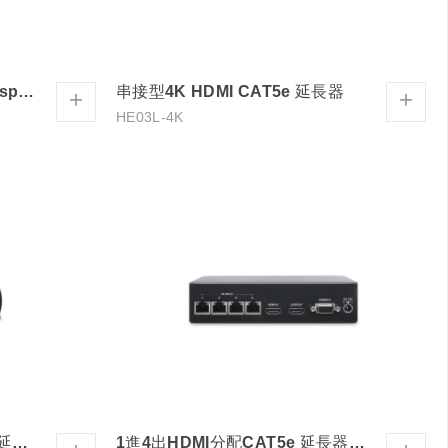
簡報切換延長器 4K HDMI/ Display Port/ USB-C ...
串接型4K HDMI CAT5e 延長器
+
+
HE03L-4K
HDMI/USB 鍵盤滑鼠CAT5e 延長器
1進4出HDMI分配CAT5e 延長器套裝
----
About this task.
The whole listing above is to be printed again exactly; pictures stay out of it.

Answer space.
簡報切換延長器 4K HDMI/ Display Port/ USB-C ...
串接型4K HDMI CAT5e 延長器
+
+
HE03L-4K
HDMI/USB 鍵盤滑鼠CAT5e 延長器
1進4出HDMI分配CAT5e 延長器套裝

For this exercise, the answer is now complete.